Marsha Craig and her miniature horse, Lily, have provided hundreds of therapy hours to folks in nursing homes, hospitals, and schools. Read more here.
But they spend most of their hours outside, at their home in Massachusetts.
Bugs are a problem there.
Or, at least they used to be.
After my Bug Dope Despair blogpost, Craig wrote to give props to Iguana Oil. Like many of us, she tried just about everything.
I live in an area called Hockomock Swamp, in other words – Bug Haven! The Hockomock Swamp is the largest freshwater swamp in Massachusetts. It comprises almost 17,000 acres spread across parts of Easton, Bridgewater, Norton, Raynham, Taunton, and West Bridgewater.
I groom Lily in the morning and many hours later it’s a relief to see her relaxed, content with no foot stomping or tail swooshing. Daily I take Lily for a walk down the street and as I pass my neighbors three minis, I feel so sorry for them as they swing their heads, always stomping their legs and constant tail in motion. They get sprayed every day but you couldn’t prove it watching them.
Jack and I have never been able to work outside for any length of time or go beyond our field into the woods (where our muck pile sits) without being bombarded and bitten by all forms of bugs.
Iguana Oil has been a god-send for us. The bugs may hover, but they have never land and that means no bites. And I have to be honest, if we forget to oil up in the house and we’re near the barn, yes, we use the equine spray and results are as positive as they are for Lily.
Everyone comments on how great our animals smell (horse and dog are registered therapy animals and smell is important). The birds, hummers, nothing near the barn or animals seem to be impacted negatively. Won’t use anything else and believe with all my heart it is 100 percent safe.
BestHorsePractices tried it, spraying it liberally and wiping it on five equine faces. Then I watched the horses stomp hooves, swish tails, and seek the barn for fly relief just as much as they did before applying it.

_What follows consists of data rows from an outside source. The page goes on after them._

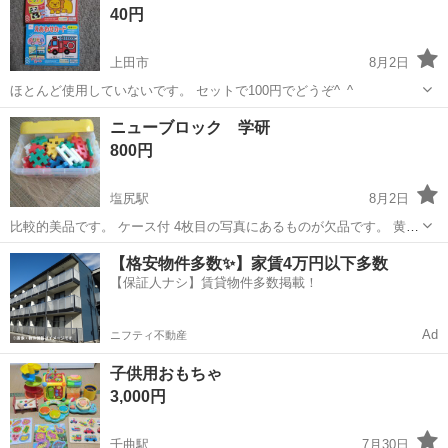
40円
上田市
8月2日
ほとんど使用していないです。 セットで100円でどうぞ^_^
長野
上田市
パズル
カード
ニューブロック 学研
800円
塩尻駅
8月2日
比較的美品です。 ケース付 4枚目の写真にあるものが欠品です。 黄色
いブロック 2つ欠品 白いブロック 2つ欠品 白い棒 1つ欠品
長野
塩尻市
塩尻駅
パズル
【格安物件多数✨】家賃4万円以下多数
緑の棒 1つ欠品 羊のブロック なし
【保証人ナシ】賃貸物件多数掲載！
Ad
ニフティ不動産
子供用おもちゃ
3,000円
千曲駅
7月30日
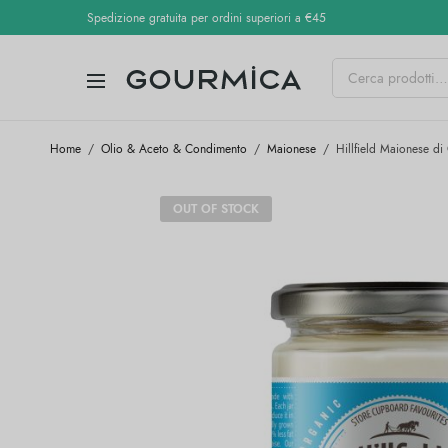
Spedizione gratuita per ordini superiori a €45
Home
/
Olio & Aceto & Condimento
/
Maionese
/
Hillfield Maionese di
OUT OF STOCK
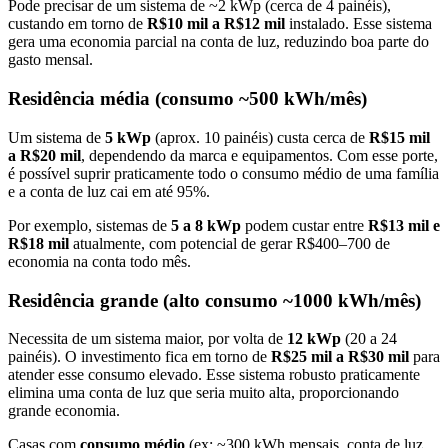
Pode precisar de um sistema de ~2 kWp (cerca de 4 painéis),
custando em torno de
R$10 mil a R$12 mil
instalado. Esse sistema
gera uma economia parcial na conta de luz, reduzindo boa parte do
gasto mensal.
Residência média (consumo ~500 kWh/mês)
Um sistema de
5 kWp
(aprox. 10 painéis) custa cerca de
R$15 mil
a R$20 mil
, dependendo da marca e equipamentos. Com esse porte,
é possível suprir praticamente todo o consumo médio de uma família
e a conta de luz cai em até 95%.
Por exemplo, sistemas de
5 a 8 kWp
podem custar entre
R$13 mil e
R$18 mil
atualmente, com potencial de gerar R$400–700 de
economia na conta todo mês.
Residência grande (alto consumo ~1000 kWh/mês)
Necessita de um sistema maior, por volta de
12 kWp
(20 a 24
painéis). O investimento fica em torno de
R$25 mil a R$30 mil
para
atender esse consumo elevado. Esse sistema robusto praticamente
elimina uma conta de luz que seria muito alta, proporcionando
grande economia.
Casas com
consumo médio
(ex: ~300 kWh mensais, conta de luz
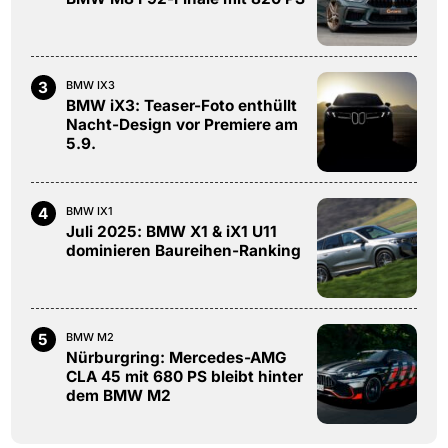
3
BMW IX3
BMW iX3: Teaser-Foto enthüllt
Nacht-Design vor Premiere am
5.9.
4
BMW IX1
Juli 2025: BMW X1 & iX1 U11
dominieren Baureihen-Ranking
5
BMW M2
Nürburgring: Mercedes-AMG
CLA 45 mit 680 PS bleibt hinter
dem BMW M2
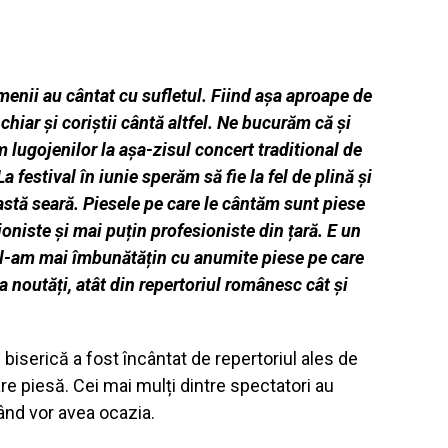
amenii au cântat cu sufletul. Fiind așa aproape de
hiar și coriștii cântă altfel. Ne bucurăm că și
lugojenilor la așa-zisul concert traditional de
La festival în iunie sperăm să fie la fel de plină și
astă seară. Piesele pe care le cântăm sunt piese
ioniste și mai puțin profesioniste din țară. E un
ă l-am mai îmbunătățin cu anumite piese pe care
ca noutăți, atât din repertoriul românesc cât și
biserică a fost încântat de repertoriul ales de
re piesă. Cei mai mulți dintre spectatori au
ând vor avea ocazia.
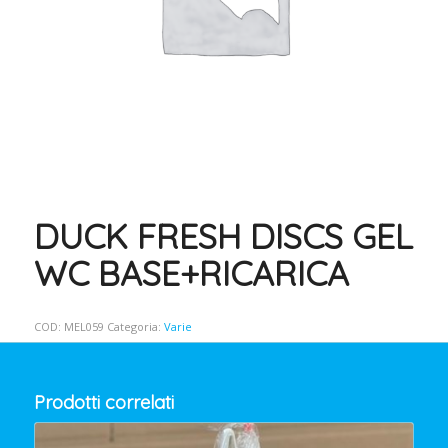
DUCK FRESH DISCS GEL
WC BASE+RICARICA
COD:
MEL059
Categoria:
Varie
Prodotti correlati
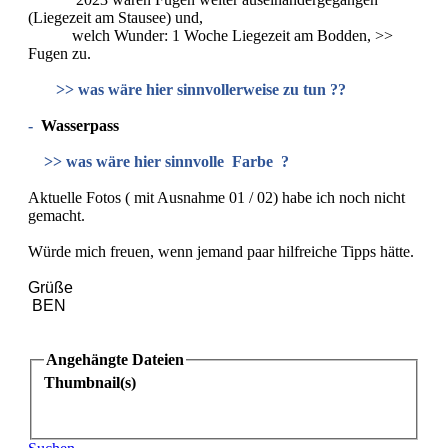
(Liegezeit am Stausee) und,
welch Wunder: 1 Woche Liegezeit am Bodden, >>
Fugen zu.
>> was wäre hier sinnvollerweise zu tun ??
-
Wasserpass
>> was wäre hier sinnvolle Farbe ?
Aktuelle Fotos ( mit Ausnahme 01 / 02) habe ich noch nicht
gemacht.
Würde mich freuen, wenn jemand paar hilfreiche Tipps hätte.
Grüße
BEN
Angehängte Dateien
Thumbnail(s)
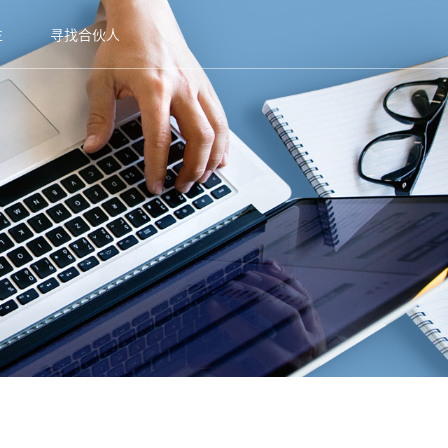
生
寻找合伙人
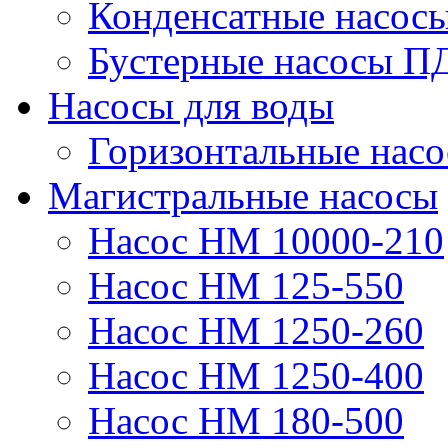
Конденсатные насос
Бустерные насосы П
Насосы для воды
Горизонтальные нас
Магистральные насосы
Насос НМ 10000-210
Насос НМ 125-550
Насос НМ 1250-260
Насос НМ 1250-400
Насос НМ 180-500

It smells lovely, though. And seems like it’ll be great for their coats.
And the ingredients are great: aloe vera, coconut oil, jojoba, patchouli, rosemary, cedar wood, neem, thyme, lemon eucalyptus, clove bud, geranium, peppermint, juniper, olive oil.
In considering all these products, I realized there is ONE which seems to be effective for a specific use: SWAT, an ointment for minor wounds and abrasions that has a fly repellant component. It wears off in a day, but most often, that gives the horse enough protection and relief from something like a cinch rub.